YOUR ASSIGNMENT> When you retype the listing, keep every word exactly as it appears.

RECORDS FOR THE EXERCISE>
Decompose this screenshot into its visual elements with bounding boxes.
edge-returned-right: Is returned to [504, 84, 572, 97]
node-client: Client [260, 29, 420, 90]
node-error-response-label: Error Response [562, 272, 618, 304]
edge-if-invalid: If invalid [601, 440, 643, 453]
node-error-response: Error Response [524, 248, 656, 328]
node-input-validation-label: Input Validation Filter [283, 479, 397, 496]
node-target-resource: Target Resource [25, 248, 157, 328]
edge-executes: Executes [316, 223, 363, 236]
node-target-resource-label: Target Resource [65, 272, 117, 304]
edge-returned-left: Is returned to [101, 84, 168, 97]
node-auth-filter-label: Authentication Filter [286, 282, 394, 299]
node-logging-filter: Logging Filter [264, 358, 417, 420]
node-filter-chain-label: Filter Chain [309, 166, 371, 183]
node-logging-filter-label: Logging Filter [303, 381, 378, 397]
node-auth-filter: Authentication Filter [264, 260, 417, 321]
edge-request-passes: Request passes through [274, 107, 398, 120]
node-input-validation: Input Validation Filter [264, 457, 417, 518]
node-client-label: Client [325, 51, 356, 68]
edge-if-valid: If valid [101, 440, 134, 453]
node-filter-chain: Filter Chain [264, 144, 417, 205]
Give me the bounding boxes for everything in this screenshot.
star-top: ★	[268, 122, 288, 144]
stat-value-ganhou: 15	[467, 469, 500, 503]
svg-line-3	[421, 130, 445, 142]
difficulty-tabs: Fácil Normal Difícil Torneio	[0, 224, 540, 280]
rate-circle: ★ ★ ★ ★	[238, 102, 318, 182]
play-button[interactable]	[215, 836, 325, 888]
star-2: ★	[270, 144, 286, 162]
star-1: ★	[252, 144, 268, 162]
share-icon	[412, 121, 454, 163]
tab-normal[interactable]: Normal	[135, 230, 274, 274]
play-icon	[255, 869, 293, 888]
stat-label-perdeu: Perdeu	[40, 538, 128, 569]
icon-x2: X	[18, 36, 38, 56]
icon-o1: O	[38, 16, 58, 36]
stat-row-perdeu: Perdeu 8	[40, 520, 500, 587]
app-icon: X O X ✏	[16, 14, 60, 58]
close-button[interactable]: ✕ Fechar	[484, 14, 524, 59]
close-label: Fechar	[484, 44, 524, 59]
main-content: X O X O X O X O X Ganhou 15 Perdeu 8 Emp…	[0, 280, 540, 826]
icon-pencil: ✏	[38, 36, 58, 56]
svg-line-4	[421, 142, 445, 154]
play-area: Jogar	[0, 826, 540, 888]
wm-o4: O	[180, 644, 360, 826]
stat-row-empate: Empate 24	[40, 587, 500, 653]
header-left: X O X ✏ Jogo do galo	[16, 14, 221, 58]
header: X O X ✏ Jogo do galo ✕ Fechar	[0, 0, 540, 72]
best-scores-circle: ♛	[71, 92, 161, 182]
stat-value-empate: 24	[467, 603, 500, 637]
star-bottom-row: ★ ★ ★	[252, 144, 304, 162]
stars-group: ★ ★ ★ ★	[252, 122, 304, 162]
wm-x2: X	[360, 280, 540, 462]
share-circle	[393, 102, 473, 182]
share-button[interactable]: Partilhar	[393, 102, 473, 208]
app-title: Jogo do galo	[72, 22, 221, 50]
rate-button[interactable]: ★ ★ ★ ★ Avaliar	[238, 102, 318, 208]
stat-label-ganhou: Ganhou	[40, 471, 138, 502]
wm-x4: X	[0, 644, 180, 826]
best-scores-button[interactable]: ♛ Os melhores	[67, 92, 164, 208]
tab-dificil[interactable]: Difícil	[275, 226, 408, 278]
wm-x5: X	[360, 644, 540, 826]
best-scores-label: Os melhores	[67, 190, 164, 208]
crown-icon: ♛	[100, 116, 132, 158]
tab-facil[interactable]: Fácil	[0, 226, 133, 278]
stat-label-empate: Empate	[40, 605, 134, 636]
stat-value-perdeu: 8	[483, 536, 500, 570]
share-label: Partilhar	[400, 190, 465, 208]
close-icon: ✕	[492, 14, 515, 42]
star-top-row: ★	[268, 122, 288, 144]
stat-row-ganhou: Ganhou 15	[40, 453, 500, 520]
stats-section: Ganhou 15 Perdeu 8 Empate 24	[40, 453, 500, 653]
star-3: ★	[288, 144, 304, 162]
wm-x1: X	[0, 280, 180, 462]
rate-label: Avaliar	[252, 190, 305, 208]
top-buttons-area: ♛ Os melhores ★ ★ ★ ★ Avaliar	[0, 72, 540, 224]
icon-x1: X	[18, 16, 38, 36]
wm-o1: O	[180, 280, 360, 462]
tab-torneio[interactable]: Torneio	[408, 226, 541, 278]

FINAL ANSWER>
Decompose this screenshot into its visual elements with bounding boxes.
edge-returned-right: Is returned to [504, 84, 572, 97]
node-client: Client [260, 29, 420, 90]
node-error-response-label: Error Response [562, 272, 618, 304]
edge-if-invalid: If invalid [601, 440, 643, 453]
node-error-response: Error Response [524, 248, 656, 328]
node-input-validation-label: Input Validation Filter [283, 479, 397, 496]
node-target-resource: Target Resource [25, 248, 157, 328]
edge-executes: Executes [316, 223, 363, 236]
node-target-resource-label: Target Resource [65, 272, 117, 304]
edge-returned-left: Is returned to [101, 84, 168, 97]
node-auth-filter-label: Authentication Filter [286, 282, 394, 299]
node-logging-filter: Logging Filter [264, 358, 417, 420]
node-filter-chain-label: Filter Chain [309, 166, 371, 183]
node-logging-filter-label: Logging Filter [303, 381, 378, 397]
node-auth-filter: Authentication Filter [264, 260, 417, 321]
edge-request-passes: Request passes through [274, 107, 398, 120]
node-input-validation: Input Validation Filter [264, 457, 417, 518]
node-client-label: Client [325, 51, 356, 68]
edge-if-valid: If valid [101, 440, 134, 453]
node-filter-chain: Filter Chain [264, 144, 417, 205]
Give me the bounding boxes for everything in this screenshot.
star-top: ★	[268, 122, 288, 144]
stat-value-ganhou: 15	[467, 469, 500, 503]
svg-line-3	[421, 130, 445, 142]
difficulty-tabs: Fácil Normal Difícil Torneio	[0, 224, 540, 280]
rate-circle: ★ ★ ★ ★	[238, 102, 318, 182]
play-button[interactable]	[215, 836, 325, 888]
star-2: ★	[270, 144, 286, 162]
star-1: ★	[252, 144, 268, 162]
share-icon	[412, 121, 454, 163]
tab-normal[interactable]: Normal	[135, 230, 274, 274]
play-icon	[255, 869, 293, 888]
stat-label-perdeu: Perdeu	[40, 538, 128, 569]
icon-x2: X	[18, 36, 38, 56]
icon-o1: O	[38, 16, 58, 36]
stat-row-perdeu: Perdeu 8	[40, 520, 500, 587]
app-icon: X O X ✏	[16, 14, 60, 58]
close-button[interactable]: ✕ Fechar	[484, 14, 524, 59]
close-label: Fechar	[484, 44, 524, 59]
main-content: X O X O X O X O X Ganhou 15 Perdeu 8 Emp…	[0, 280, 540, 826]
icon-pencil: ✏	[38, 36, 58, 56]
svg-line-4	[421, 142, 445, 154]
play-area: Jogar	[0, 826, 540, 888]
wm-o4: O	[180, 644, 360, 826]
stat-row-empate: Empate 24	[40, 587, 500, 653]
header-left: X O X ✏ Jogo do galo	[16, 14, 221, 58]
header: X O X ✏ Jogo do galo ✕ Fechar	[0, 0, 540, 72]
best-scores-circle: ♛	[71, 92, 161, 182]
stat-value-empate: 24	[467, 603, 500, 637]
star-bottom-row: ★ ★ ★	[252, 144, 304, 162]
stars-group: ★ ★ ★ ★	[252, 122, 304, 162]
wm-x2: X	[360, 280, 540, 462]
share-circle	[393, 102, 473, 182]
share-button[interactable]: Partilhar	[393, 102, 473, 208]
app-title: Jogo do galo	[72, 22, 221, 50]
rate-button[interactable]: ★ ★ ★ ★ Avaliar	[238, 102, 318, 208]
stat-label-ganhou: Ganhou	[40, 471, 138, 502]
wm-x4: X	[0, 644, 180, 826]
best-scores-button[interactable]: ♛ Os melhores	[67, 92, 164, 208]
tab-dificil[interactable]: Difícil	[275, 226, 408, 278]
wm-x5: X	[360, 644, 540, 826]
best-scores-label: Os melhores	[67, 190, 164, 208]
crown-icon: ♛	[100, 116, 132, 158]
tab-facil[interactable]: Fácil	[0, 226, 133, 278]
stat-label-empate: Empate	[40, 605, 134, 636]
stat-value-perdeu: 8	[483, 536, 500, 570]
share-label: Partilhar	[400, 190, 465, 208]
close-icon: ✕	[492, 14, 515, 42]
star-top-row: ★	[268, 122, 288, 144]
stat-row-ganhou: Ganhou 15	[40, 453, 500, 520]
stats-section: Ganhou 15 Perdeu 8 Empate 24	[40, 453, 500, 653]
star-3: ★	[288, 144, 304, 162]
wm-x1: X	[0, 280, 180, 462]
rate-label: Avaliar	[252, 190, 305, 208]
top-buttons-area: ♛ Os melhores ★ ★ ★ ★ Avaliar	[0, 72, 540, 224]
icon-x1: X	[18, 16, 38, 36]
wm-o1: O	[180, 280, 360, 462]
tab-torneio[interactable]: Torneio	[408, 226, 541, 278]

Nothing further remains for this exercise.